Records shown: Begin

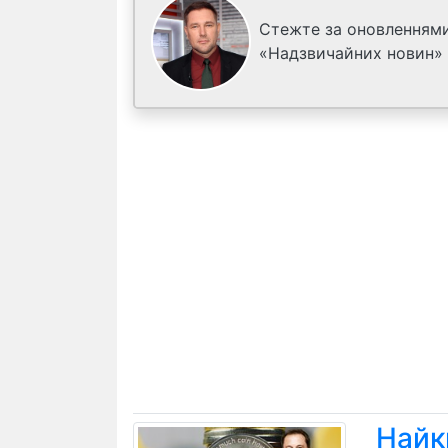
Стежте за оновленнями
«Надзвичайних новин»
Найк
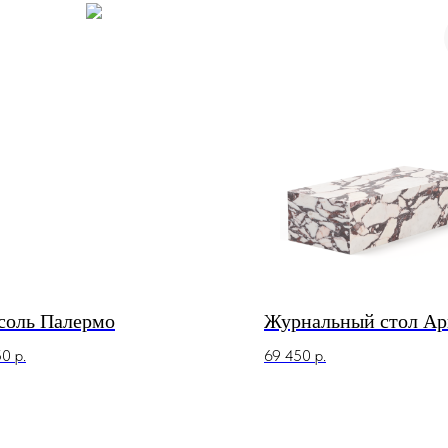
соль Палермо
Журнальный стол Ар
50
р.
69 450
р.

Records shown: End
Records shown: Begin

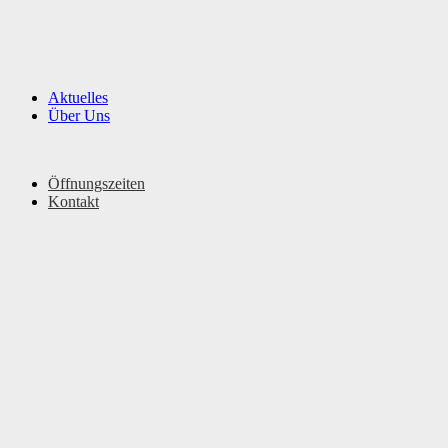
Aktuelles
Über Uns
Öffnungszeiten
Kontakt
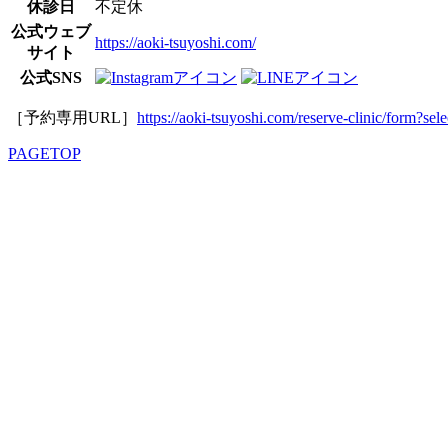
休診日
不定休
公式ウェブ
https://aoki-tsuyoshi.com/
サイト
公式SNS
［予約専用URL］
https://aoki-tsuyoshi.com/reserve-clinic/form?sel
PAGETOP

Records shown: End

Activity:
All lines of the material that contain the string "tsuyoshi" are to be copied.

Task output:
https://aoki-tsuyoshi.com/
https://aoki-tsuyoshi.com/reserve-clinic/form?sel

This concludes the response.